Start of Data under study
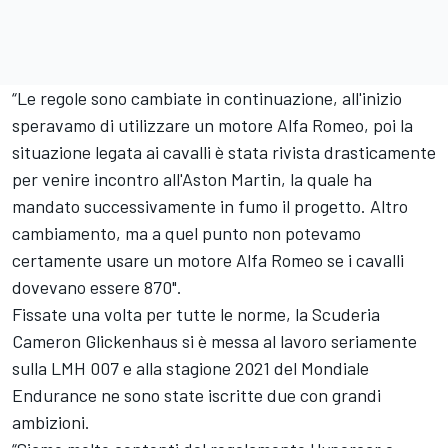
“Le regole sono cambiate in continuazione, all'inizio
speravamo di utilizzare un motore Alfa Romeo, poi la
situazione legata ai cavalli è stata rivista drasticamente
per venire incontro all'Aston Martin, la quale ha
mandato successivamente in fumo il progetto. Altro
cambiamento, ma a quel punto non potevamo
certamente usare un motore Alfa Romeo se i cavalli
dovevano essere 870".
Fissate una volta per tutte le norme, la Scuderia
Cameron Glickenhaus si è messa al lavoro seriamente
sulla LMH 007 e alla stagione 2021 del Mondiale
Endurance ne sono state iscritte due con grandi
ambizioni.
End of Data under study
Start of Data under study
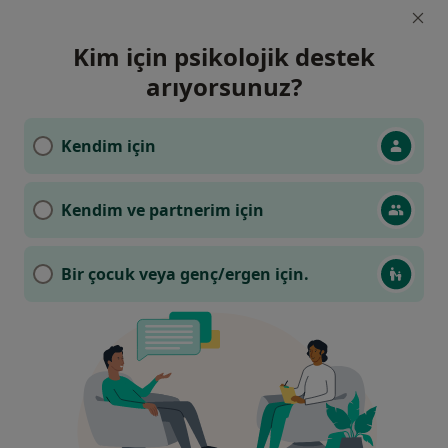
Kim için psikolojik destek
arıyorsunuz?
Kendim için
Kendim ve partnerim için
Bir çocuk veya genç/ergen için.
End of Data under study
• _What is needed_:
Both the line containing "in continuazione, all'inizio" and the line containing "cambiamento, ma a quel punto non potevamo" belong in the answer. Print them and every line above that falls between them exactly, and no others.

• _Written solution_:
“Le regole sono cambiate in continuazione, all'inizio
speravamo di utilizzare un motore Alfa Romeo, poi la
situazione legata ai cavalli è stata rivista drasticamente
per venire incontro all'Aston Martin, la quale ha
mandato successivamente in fumo il progetto. Altro
cambiamento, ma a quel punto non potevamo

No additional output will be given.